A medida que la humanidad registra cinco millones de casos de COVID-19 y sufre la muerte de 330 mil – la mayoría de éstas en silencio y rodeadas de máscaras anónimas – se habla de un proceso gradual de restitución.
Restitución del orden, de la movilidad, de la vida pública a tientas y a distancia. Durante doce semanas (en algunos países aún más) los negocios se cerraron, las sillas de los restaurantes se invirtieron, los cines quedaron a oscuras y las playas vieron pasar las olas sin risas o chapuzones. Las plazas permanecieron abandonadas los domingos y los parques ajenos al público, con sus perros confinados, sus pájaros y ardillas ajenas al barullo. Se detuvo la producción, el comercio, el tráfico y la algarabía, en una parálisis sin precedentes.
Si bien rondaron los escépticos y los profetas del Apocalipsis, la mayoría de la gente se tomó en serio la pandemia y se recluyeron confiando en que este diminuto enemigo acabaría por disiparse. No hay tal. Apenas estamos emergiendo de la primera revolcada.
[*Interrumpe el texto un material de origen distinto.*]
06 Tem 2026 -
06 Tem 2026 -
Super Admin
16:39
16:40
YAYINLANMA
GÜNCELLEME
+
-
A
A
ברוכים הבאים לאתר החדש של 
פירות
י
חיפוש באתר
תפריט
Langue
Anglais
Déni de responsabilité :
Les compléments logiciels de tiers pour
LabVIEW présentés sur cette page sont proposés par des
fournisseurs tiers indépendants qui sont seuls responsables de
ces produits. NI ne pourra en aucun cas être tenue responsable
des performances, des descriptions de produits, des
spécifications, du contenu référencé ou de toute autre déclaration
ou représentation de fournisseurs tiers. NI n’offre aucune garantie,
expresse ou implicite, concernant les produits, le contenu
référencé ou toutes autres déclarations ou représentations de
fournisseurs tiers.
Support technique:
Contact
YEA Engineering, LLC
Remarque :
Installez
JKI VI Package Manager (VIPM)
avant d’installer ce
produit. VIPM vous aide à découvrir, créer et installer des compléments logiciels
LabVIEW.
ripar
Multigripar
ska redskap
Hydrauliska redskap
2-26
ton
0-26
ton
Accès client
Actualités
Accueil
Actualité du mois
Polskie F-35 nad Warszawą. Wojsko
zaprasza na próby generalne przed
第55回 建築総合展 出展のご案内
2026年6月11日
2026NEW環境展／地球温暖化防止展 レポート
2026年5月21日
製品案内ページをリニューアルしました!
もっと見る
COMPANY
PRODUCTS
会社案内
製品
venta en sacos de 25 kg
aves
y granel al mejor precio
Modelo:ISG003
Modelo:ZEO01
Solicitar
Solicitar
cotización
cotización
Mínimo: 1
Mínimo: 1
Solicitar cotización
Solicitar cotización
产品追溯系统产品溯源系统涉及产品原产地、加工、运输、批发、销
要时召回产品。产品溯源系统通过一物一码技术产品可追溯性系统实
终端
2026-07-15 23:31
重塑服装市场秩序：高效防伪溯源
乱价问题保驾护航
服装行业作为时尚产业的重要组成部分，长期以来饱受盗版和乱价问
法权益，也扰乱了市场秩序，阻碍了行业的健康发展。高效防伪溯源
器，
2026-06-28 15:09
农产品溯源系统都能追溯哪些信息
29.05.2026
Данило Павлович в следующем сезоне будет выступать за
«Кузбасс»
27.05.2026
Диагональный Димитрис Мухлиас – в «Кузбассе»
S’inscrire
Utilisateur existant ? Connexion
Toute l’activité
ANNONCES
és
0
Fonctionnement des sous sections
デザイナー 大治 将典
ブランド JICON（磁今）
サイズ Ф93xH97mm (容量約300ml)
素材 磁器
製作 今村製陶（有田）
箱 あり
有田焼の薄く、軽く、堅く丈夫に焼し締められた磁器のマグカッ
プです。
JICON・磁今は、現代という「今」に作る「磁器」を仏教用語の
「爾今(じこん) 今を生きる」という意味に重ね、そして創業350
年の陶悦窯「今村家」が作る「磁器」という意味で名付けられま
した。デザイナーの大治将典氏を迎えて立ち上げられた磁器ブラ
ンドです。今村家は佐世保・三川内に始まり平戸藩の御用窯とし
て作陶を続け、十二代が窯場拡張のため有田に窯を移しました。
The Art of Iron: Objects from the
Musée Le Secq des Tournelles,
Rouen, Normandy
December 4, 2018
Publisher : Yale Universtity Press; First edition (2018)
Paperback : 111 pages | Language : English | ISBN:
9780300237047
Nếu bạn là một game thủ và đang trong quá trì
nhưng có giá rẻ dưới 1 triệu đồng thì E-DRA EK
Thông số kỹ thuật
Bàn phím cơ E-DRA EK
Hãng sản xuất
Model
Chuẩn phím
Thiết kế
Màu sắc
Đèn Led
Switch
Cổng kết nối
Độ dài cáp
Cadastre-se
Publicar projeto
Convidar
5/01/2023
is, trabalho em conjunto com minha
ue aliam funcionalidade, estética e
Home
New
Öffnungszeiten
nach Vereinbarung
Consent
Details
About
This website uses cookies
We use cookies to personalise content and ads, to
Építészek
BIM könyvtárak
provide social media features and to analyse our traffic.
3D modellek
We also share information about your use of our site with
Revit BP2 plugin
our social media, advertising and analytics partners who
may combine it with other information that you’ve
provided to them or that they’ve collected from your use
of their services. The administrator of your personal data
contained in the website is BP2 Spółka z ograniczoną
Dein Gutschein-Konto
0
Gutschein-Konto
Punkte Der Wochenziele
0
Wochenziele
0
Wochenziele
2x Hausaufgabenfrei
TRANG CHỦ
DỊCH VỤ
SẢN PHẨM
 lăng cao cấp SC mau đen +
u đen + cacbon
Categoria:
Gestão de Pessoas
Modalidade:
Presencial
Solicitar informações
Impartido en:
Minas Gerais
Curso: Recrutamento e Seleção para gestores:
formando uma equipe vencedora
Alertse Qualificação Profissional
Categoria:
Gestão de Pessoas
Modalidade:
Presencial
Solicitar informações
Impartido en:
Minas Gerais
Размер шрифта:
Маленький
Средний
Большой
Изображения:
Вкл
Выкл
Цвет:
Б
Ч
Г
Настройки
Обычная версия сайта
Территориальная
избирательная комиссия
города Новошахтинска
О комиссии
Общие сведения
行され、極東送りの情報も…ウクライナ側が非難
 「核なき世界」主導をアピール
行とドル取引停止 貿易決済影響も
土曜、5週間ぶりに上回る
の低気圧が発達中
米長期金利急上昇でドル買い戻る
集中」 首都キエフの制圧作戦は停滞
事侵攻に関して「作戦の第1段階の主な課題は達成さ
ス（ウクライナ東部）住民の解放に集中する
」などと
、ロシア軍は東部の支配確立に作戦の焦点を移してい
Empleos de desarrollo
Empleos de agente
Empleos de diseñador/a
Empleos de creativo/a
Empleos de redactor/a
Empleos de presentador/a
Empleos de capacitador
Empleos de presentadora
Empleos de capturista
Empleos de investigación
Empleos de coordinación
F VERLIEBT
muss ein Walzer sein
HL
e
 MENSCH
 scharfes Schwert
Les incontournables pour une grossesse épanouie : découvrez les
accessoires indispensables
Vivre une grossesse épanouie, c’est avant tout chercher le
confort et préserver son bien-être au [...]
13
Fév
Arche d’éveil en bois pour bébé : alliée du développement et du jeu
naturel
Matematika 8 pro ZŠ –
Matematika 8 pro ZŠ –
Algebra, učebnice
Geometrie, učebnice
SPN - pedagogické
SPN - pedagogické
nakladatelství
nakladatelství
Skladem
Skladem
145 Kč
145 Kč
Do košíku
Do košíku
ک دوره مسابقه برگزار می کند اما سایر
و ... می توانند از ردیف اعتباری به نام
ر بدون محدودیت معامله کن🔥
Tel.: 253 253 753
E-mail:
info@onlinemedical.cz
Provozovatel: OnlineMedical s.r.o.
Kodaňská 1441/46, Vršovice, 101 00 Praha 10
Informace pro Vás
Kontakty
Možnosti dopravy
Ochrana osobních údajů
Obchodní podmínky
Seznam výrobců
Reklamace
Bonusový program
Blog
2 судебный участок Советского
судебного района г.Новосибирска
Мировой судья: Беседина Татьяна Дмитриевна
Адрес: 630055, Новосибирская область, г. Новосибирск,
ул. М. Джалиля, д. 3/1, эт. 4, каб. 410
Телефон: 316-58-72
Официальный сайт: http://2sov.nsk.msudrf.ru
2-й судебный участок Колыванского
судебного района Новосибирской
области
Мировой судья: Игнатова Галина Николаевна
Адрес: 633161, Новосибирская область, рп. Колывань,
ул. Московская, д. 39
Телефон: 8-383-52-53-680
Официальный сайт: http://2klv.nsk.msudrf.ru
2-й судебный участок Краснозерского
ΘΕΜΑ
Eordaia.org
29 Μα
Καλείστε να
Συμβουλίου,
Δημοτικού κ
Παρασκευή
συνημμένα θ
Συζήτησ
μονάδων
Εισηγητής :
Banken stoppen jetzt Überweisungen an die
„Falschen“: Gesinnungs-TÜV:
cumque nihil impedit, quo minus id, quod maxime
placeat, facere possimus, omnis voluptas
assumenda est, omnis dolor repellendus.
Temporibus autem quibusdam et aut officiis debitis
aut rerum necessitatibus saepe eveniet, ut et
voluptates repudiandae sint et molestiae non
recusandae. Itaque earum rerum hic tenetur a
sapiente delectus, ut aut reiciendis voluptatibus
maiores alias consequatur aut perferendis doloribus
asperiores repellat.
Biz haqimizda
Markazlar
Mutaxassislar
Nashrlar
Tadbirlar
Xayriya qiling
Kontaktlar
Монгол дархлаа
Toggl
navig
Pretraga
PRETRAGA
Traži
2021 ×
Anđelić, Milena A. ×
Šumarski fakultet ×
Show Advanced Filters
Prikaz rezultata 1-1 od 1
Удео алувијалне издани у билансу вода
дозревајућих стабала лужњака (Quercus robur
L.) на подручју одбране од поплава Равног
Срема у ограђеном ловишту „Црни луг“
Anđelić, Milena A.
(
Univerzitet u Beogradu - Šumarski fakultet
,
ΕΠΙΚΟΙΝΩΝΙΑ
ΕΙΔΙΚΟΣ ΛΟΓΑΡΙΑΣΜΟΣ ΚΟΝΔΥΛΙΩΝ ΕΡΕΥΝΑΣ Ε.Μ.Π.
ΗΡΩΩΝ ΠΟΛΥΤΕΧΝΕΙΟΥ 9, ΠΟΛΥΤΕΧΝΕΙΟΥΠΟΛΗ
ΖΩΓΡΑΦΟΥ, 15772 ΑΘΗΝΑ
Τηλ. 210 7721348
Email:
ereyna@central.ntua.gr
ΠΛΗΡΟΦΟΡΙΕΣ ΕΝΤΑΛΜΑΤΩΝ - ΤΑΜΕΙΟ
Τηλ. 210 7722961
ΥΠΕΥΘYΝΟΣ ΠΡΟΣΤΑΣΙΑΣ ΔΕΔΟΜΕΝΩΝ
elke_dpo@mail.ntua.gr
Sin ser médico de trinchera, he podido atestiguar como este coronavirus invade el organismo de los más endebles, secuestra sus pulmones y su aliento, imprime un tinte terroso en el rostro demacrado y agota, succionando la energía y el hálito de vida de quien lo padece. Los casos poco sintomáticos – que afortunadamente son los más -, resultan un verdadero alivio. Pero estamos cerca del final de la primavera y los decesos se siguen acumulando. El optimismo que ha reinado en las comunicaciones oficiales se hace cada día más exiguo y la vuelta al ritmo habitual citadino o rural parece cada vez más distante.
En medio de toda esta incertidumbre, los gobiernos claman por una “nueva normalidad” que presupone el restablecimiento gradual de la educación, el comercio y la movilidad cotidiana, con ciertas restricciones para lo que se denominan “actividades no esenciales”. Es un criterio ambiguo, por supuesto, porque para un funcionario público podría no ser esencial vender jugos o fritangas cerca de su domicilio, pero para un ciudadano de a pie en la precariedad del Tercer Mundo, eso es justamente la razón de su existencia.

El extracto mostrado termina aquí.